Y aura-t-il encore de l'air dans le Grand Nord ? Une fable climatique endiablée et rusée, aux confins de l'intime et de l'économique.
Sur le blog Charybde 27 : https://charybde2.wordpress.com/2023/07/02/note-de-lecture-
camp-zero-michelle-min-sterling/
Pas de note de lecture proprement dite pour ce premier roman de
Michelle Min Sterling, publié en avril 2023 et traduit simultanément en France chez Bragelonne par
Claude Mamier, puisqu'il fait l'objet d'un court article de ma part dans le Monde des Livres du jeudi 29 juin (daté vendredi 30 juin 2023), à lire ici. Simplement quelques remarques supplémentaires, donc, plus ou moins en forme de notes de bas de page à l'article suscité proprement dit.
☀️
Michelle Min Sterling utilise un certain nombre de motifs connus du roman d'apocalypse climatique, motifs qui se sont largement répandus dans la science-fiction ces dernières années, longtemps après des précurseurs hautement spéculatifs tels que, naturellement, la « Trilogie climatique » (2004-2007) de
Kim Stanley Robinson. Mais elle prend soin de trafiquer fort habilement les marqueurs les plus évidents de la dégradation irréversible pour y inscrire avec force tout autre chose que ce auquel on s'habitue doucement. Son maniement des insertions économiques et féministes au coeur d'intrigues qui n'en prenaient pas d'abord le chemin, tout particulièrement, donne une tonalité bien spécifique – et fort intrigante – à ce «
Camp Zéro ».
🔭 Un motif particulièrement rare est ici utilisé avec une belle maestria, celui du commando d'élite entièrement féminin, projeté en pleine toundra subpolaire (mais convoquant ainsi au passage l'imagerie presque ancestrale de la station polaire, avec son cortège de possibilités, de spéculations et d'horreurs potentiellement en gestation – qui n'a pas en tête, instinctivement, en pareil cas, le
John Carpenter de « The Thing », par exemple ?).
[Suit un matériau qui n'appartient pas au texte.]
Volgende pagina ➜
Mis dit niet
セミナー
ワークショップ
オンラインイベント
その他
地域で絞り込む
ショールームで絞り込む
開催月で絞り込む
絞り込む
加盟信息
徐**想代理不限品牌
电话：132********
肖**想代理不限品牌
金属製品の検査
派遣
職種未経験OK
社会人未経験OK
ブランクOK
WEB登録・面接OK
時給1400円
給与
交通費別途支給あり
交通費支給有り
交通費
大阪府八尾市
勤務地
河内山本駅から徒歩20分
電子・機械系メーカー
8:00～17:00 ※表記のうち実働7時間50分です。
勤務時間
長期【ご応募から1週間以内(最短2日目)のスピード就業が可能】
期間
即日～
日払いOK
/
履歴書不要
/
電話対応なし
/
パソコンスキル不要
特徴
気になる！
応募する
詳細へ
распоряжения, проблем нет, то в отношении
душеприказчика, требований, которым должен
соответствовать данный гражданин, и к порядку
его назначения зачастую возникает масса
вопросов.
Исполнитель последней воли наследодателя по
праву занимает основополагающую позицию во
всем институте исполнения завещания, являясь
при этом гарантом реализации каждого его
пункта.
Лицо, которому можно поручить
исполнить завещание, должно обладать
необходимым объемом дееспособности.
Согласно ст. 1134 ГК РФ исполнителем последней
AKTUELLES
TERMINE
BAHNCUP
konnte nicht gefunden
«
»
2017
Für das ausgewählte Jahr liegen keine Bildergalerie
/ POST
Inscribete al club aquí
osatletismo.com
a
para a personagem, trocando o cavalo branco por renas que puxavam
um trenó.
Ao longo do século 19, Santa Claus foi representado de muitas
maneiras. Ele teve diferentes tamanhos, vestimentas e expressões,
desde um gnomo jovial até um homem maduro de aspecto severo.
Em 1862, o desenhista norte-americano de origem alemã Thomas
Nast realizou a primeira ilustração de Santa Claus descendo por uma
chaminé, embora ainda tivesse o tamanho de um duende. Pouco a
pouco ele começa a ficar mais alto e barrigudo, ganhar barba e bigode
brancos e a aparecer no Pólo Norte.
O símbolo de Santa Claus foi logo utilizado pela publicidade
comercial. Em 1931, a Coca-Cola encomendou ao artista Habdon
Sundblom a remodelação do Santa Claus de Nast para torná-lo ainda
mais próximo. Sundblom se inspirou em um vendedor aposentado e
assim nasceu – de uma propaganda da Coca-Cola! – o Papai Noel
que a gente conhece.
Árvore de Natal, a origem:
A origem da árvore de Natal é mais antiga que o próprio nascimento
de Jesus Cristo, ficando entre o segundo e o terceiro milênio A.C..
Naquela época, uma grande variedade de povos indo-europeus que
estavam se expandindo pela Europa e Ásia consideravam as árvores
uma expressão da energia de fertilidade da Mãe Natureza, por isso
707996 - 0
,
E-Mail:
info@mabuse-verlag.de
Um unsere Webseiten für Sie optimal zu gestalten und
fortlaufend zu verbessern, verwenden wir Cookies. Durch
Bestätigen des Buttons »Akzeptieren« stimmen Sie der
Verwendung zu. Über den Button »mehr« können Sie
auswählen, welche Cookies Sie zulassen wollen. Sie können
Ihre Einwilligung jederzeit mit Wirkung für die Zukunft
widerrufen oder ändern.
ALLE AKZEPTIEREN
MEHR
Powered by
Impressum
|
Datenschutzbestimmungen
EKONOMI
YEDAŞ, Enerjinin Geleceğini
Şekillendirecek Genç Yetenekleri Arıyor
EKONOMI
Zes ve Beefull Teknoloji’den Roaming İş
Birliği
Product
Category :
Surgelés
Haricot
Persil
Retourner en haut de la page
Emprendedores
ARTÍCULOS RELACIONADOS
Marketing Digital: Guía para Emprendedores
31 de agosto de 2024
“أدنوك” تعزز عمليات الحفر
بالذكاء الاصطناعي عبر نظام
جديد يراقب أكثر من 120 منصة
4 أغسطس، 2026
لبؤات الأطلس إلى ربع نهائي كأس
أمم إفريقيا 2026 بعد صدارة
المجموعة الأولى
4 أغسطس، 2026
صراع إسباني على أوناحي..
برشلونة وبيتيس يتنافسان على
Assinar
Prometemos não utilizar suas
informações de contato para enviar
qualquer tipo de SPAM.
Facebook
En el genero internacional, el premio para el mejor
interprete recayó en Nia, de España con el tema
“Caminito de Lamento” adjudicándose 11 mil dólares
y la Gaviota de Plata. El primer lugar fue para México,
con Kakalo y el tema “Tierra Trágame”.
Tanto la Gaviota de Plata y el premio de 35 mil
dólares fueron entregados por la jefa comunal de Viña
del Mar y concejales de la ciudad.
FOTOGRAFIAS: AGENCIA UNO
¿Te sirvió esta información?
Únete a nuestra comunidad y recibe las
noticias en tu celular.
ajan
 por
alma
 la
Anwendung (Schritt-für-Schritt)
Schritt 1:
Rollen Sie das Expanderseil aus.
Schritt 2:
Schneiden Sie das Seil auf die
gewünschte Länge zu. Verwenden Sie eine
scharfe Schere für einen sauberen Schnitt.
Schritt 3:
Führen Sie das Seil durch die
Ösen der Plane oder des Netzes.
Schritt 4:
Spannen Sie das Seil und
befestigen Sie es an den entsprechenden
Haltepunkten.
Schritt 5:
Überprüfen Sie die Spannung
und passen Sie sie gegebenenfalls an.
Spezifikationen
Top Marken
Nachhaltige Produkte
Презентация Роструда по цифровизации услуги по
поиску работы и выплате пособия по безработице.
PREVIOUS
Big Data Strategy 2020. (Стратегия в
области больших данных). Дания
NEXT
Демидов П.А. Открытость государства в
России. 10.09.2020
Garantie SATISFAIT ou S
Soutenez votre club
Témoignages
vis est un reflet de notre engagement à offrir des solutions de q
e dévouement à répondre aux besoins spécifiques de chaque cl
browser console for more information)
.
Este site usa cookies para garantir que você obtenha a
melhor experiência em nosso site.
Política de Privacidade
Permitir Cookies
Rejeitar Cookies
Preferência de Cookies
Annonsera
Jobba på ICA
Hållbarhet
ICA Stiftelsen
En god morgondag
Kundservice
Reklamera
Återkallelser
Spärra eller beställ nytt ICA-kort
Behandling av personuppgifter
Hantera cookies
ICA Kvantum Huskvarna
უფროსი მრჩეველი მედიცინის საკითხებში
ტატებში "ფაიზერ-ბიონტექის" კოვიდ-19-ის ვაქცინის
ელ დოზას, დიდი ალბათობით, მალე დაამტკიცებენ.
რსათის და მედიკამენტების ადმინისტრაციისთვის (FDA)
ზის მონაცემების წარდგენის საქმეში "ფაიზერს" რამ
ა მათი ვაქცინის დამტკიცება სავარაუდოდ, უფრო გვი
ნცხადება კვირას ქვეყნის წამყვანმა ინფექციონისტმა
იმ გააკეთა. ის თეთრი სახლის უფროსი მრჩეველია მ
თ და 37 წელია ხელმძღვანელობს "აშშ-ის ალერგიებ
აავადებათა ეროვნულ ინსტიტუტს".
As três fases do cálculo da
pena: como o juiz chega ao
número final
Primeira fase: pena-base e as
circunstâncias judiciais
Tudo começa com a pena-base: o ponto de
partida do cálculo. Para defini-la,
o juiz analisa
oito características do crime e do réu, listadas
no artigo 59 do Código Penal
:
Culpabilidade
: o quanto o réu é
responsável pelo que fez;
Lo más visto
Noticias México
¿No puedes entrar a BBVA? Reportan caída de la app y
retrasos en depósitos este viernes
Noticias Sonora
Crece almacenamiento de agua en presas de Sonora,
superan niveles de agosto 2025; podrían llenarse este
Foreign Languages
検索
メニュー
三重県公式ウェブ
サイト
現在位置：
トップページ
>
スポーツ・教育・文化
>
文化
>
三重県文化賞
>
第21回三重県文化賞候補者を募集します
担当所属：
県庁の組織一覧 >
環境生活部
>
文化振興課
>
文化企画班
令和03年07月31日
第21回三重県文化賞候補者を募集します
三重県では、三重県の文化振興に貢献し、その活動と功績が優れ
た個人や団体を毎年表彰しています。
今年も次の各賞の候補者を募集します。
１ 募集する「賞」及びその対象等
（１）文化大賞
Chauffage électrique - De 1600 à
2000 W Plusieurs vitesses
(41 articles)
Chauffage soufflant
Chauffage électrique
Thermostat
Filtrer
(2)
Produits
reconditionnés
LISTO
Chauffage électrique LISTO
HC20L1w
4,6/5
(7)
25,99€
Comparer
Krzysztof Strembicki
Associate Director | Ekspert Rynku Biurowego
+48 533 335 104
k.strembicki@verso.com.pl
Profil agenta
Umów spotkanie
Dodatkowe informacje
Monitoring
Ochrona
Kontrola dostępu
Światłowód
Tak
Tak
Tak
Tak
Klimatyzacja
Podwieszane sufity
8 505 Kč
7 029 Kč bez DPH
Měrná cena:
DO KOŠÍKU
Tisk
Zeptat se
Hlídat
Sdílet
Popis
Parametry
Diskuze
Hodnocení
Qu'il ne constitue pas un aboutissement, loin de là, mais au contraire une prémisse particulièrement habile, est tout à l'honneur de l'imagination et du talent de conteuse de
Michelle Min Sterling.
⚙️ Alors qu'il est souvent tentant, chez trop d'autrices et d'auteurs, de manier en matière de fiction climatique contemporaine un manichéisme outré mais de bon aloi,
Michelle Min Sterling, à l'image rusée et subtile d'un
Kim Stanley Robinson (dans la « Trilogie climatique » déjà mentionnée, mais aussi dans «
New York 2140 » et dans « le ministère du futur », qui devrait arriver en français cet automne), se garde bien de cet écueil : les « méchants » ne sont pas toujours celles ou ceux que l'on croit, et vice versa, tandis que les gradients de température d'abjection sont par moments renversés, et que la politique (et sa lutte des classes de moins en moins larvée, logiquement) s'insinue – et ô combien à raison – dans les lieux les plus inattendus.